Düsseldorf

Joseph Beuys

Occasionally the opposition to Joseph Beuys takes the approach that his work is archetypally “Teutonic.” Deliberate and careful as his recourse to myth and ritual may be (and the roots of all humane civilization lie in myth), it is pulled in as proof. The artist’s use, both here and at Documenta 7, of heavy pieces of stone in his work may encourage this kind of attack, but even in these instances the “Blut and Boden” (“blood and soil”) mentality, the gloominess, melancholy, and solemnity associated with the Teutonic spirit, are absent. If any artist can associate the power of myth with the poetic fluency and cheerful sensibility of the classical Southern spirit, it is surely Beuys.

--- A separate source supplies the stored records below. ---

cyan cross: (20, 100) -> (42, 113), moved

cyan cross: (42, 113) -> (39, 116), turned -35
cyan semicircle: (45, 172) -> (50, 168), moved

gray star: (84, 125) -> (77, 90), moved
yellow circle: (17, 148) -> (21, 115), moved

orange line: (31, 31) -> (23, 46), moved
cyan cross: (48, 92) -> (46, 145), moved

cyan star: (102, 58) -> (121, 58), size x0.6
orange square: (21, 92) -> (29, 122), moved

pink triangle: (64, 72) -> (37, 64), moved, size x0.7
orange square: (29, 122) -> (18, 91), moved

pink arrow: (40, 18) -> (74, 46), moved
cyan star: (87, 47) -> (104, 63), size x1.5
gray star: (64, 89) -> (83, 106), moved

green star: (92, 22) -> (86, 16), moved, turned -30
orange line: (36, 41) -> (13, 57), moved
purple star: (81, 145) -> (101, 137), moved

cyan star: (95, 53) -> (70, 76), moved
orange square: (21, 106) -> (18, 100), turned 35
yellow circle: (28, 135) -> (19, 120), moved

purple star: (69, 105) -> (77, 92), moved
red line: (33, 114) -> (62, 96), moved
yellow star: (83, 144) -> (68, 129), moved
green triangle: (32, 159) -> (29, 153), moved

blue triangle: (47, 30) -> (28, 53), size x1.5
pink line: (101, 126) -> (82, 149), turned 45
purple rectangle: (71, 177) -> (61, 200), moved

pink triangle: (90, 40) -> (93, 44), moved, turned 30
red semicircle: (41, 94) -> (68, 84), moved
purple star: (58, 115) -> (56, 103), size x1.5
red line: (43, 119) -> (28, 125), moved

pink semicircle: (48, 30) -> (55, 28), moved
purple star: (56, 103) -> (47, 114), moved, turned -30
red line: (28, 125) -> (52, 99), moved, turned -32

Perhaps, though, it is precisely this balance between gravity and lightness—Beuys’ typical combination of accomplished artistic transformation and smiling matter-of-factness in dealing with the elemental—that provokes his opponents. His recent work here must really have upset such folk. The invitation card was an integral part of the piece: the first line read “DASENDEDES20.JAHRHUNDERTS” (“The end of the 20th century”), the second “JOSEPHBEUYS,” the words and name in uppercase letters with no spaces between them. Above the type was an abstract symbol familiar from Beuys’ earlier work—the “earth phone,” looking perhaps like a rough telephone or the head of a horned animal.

In the gallery itself heavy pieces of basalt, in uneven pillar shapes, covered the basement floor. A cone had been cut out of each stone, the resulting hole smeared with mud, the basalt plug wrapped in felt and then replaced. The rocks lay like forgotten sacred relics from the ancient sites of obscure cults.

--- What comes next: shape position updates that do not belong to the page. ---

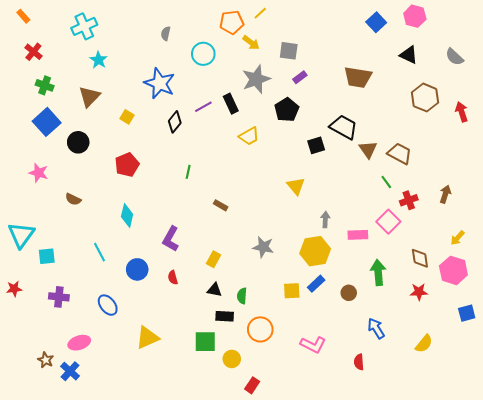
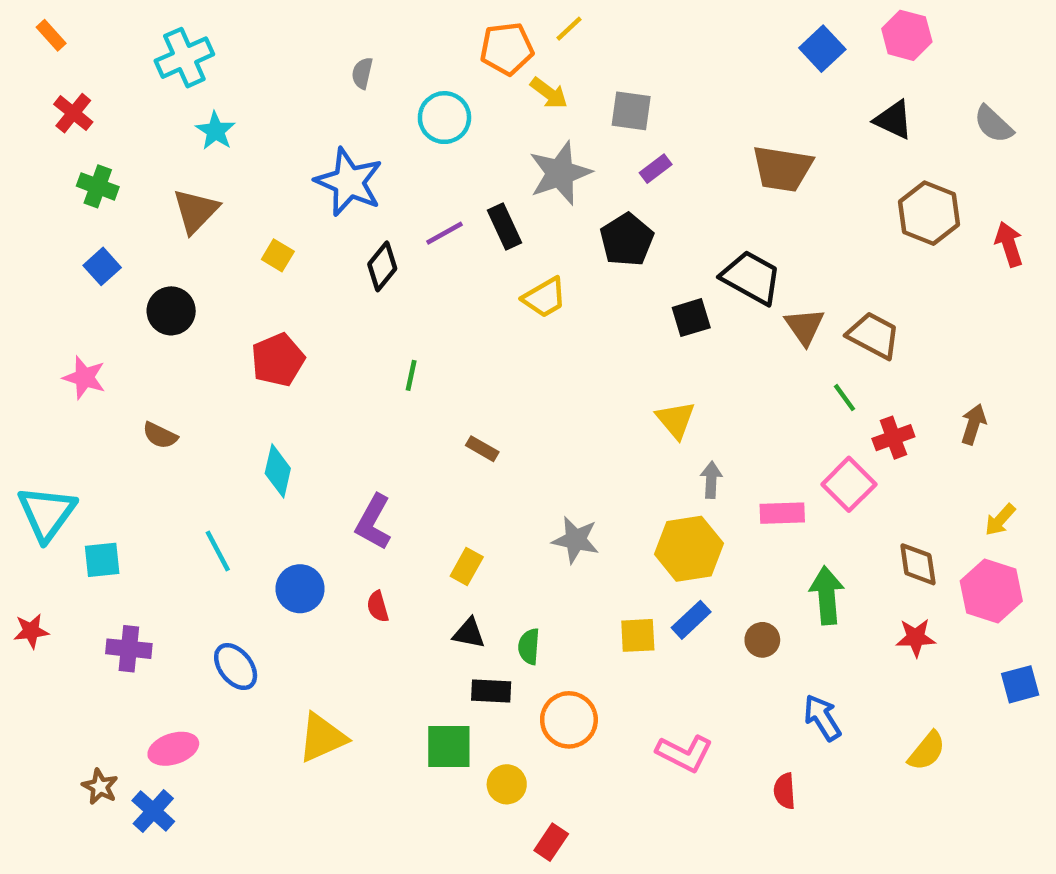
blue square: (47, 122) -> (102, 266), size x0.6
yellow triangle: (296, 186) -> (676, 420), moved

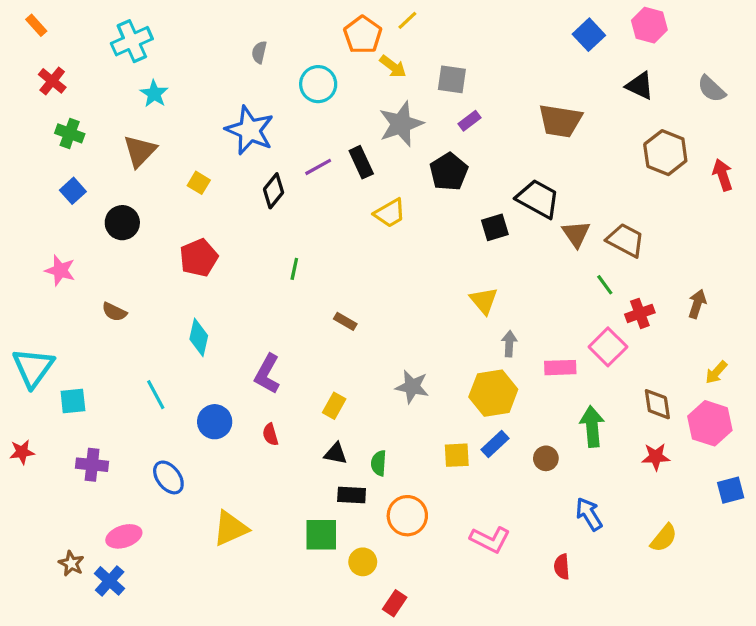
orange pentagon: (507, 49) -> (363, 35), turned -30

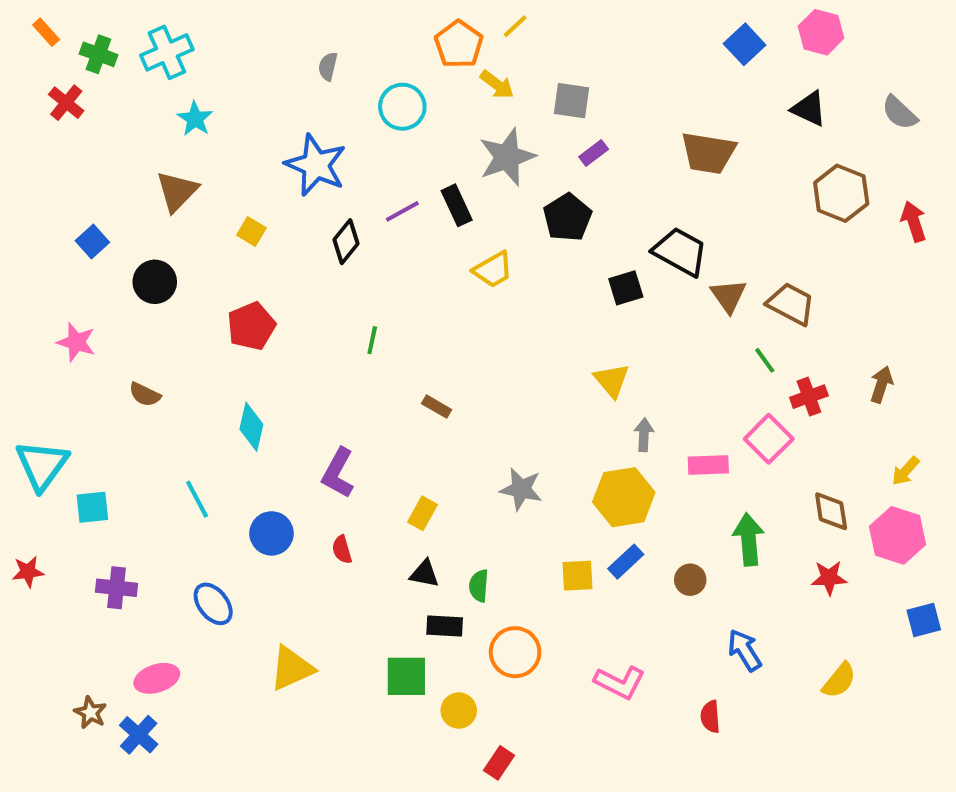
green cross: (70, 133) -> (98, 54), moved

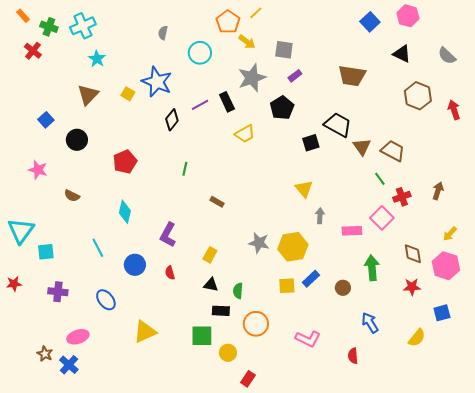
yellow square: (251, 231) -> (128, 94), moved
yellow hexagon: (624, 497) -> (293, 247), moved
blue square: (924, 620) -> (442, 313), moved

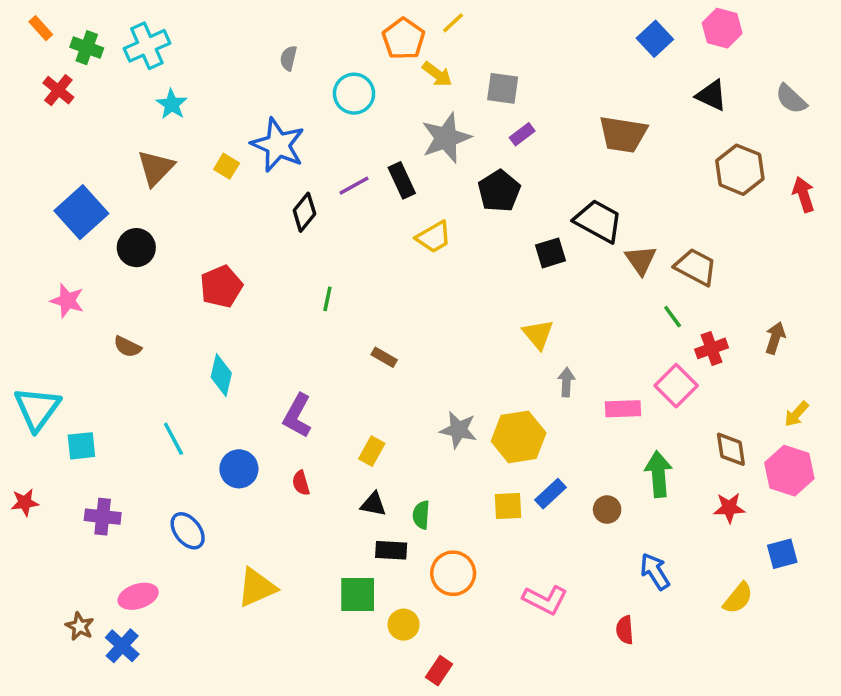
blue square: (46, 120) -> (81, 212), size x1.8

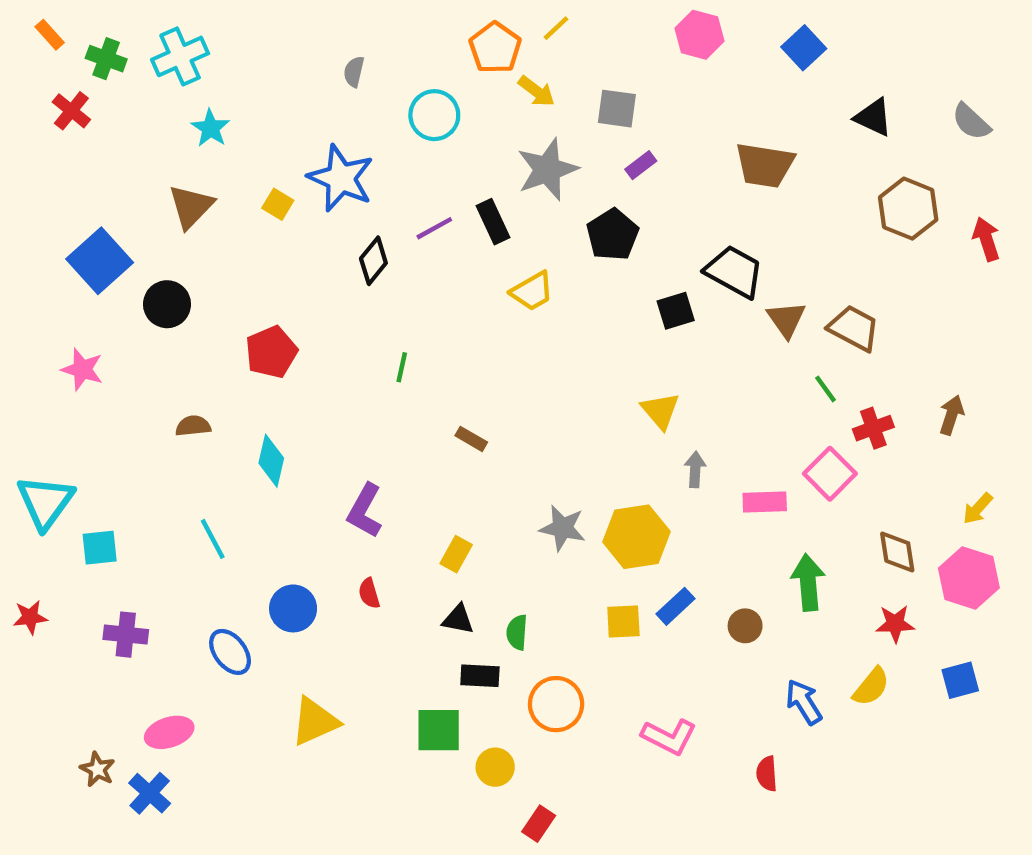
pink hexagon: (722, 28) -> (699, 35), moved
brown semicircle: (127, 347) -> (193, 426), moved, turned 148
blue circle: (239, 469) -> (293, 608), moved
yellow semicircle: (738, 598) -> (871, 687), moved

“DASENDEDES20.JAHRHUNDERTS JOSEPHBEUYS.” Was the work mythic? A science fiction story about self-destruction? In its coincidence with the increasingly frequent gloomy predictions of the ecological and antimilitary camps, it is tempting to interpret the piece in terms of anxiety over impending catastrophe. But this would be an error. Beuys’ utopian dream of “social sculpture,” his dream of a humane society of free, creative individuals in free, creative communities, is surely the most advanced conception so far of the Gesamtkunstwerk, the “total art work.” (Das Ende des 20. Jahrhunderts was expanded in Diisseldorf’s Kunsthalle for Harald Szeemann’s show “Der Hang zum Gesamtkunstwerk” [“The tendency toward the total art work”], discussed in the September 1983 issue of Artforum.) Many people may separate Beuys the artist from Beuys the theoretician so as to preserve the concept of the identifiable work of art: but all his pieces, whether traditional objects, as here, or in the form of active interventions in the social process, function as both transmitters and conductors of a certain positive energy. What made this piece so fascinating was precisely this energy, which could beexperienced intuitively and which was unnerving in the precision of its aim at the nerve center of life.

In this work Beuys used stone, as many others do and do well. As a 20th-century sculptor he worked with the given space and its light, which in this windowless basement, enterable and observable only from above, was of course artificial. As an installation artist he is precise, a craftsman. But in the way he built on the energy and communicative power of his materials, the way he established an archaic realm of stone opposed to the currently prevailing feeling of impending doom, he went beyond questions of craft and medium. Aware of our fear of the apocalypse, he used the stone as shattering proof of petrification, but also to embody the energy of hope. Das Ende des 20. Jahrhunderts may be an ending and a new beginning for Beuys’ social sculpture—the sculpture of an open, humane society. Intuition is necessary to approach Beuys’ work, but in this piece it found a rich field for activity—and for Beuys, that too is creativity.

Annelie Pohlen

Translated from the German by Martha Humphreys.